Work to complete:
Beneath this instruction is a listing; print exactly the lines in it starting at the line that contains "Happy Doggie Pet Photo Book" and going through the line that contains "My Furry Friends Pet Photo Book".

Material provided:

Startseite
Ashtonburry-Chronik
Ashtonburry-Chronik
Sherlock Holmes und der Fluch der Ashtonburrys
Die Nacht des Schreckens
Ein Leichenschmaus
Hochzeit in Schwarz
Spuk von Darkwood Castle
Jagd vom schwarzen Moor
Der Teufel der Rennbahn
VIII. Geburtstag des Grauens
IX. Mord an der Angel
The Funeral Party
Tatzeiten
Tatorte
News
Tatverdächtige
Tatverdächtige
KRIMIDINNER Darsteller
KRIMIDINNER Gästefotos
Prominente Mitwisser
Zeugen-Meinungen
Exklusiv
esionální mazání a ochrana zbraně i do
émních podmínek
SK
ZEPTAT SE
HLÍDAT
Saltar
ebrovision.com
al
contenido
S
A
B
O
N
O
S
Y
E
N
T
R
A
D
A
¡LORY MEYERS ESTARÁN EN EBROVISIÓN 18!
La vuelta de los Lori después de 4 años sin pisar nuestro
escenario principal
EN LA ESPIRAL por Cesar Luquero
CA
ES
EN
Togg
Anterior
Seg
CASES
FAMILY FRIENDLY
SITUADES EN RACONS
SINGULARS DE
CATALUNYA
==
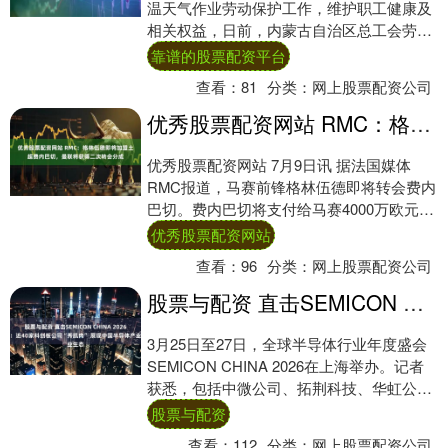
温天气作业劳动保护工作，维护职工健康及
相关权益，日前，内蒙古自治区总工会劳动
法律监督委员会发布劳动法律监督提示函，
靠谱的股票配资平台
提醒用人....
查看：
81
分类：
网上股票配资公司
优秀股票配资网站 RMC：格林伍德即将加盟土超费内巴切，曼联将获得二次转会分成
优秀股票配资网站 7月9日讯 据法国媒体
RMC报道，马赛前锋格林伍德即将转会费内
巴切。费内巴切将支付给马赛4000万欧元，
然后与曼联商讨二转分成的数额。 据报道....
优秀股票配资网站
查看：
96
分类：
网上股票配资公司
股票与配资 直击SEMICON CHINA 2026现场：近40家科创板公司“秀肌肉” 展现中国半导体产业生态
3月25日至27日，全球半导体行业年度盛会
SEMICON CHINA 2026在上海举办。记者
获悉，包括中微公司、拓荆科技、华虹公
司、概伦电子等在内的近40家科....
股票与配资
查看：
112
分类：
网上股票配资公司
==
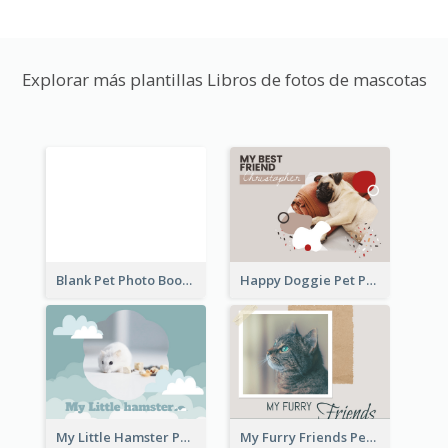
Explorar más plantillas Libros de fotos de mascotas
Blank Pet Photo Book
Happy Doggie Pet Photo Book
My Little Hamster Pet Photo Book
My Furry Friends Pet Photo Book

Solution to the exercise:
Happy Doggie Pet Photo Book
My Little Hamster Pet Photo Book
My Furry Friends Pet Photo Book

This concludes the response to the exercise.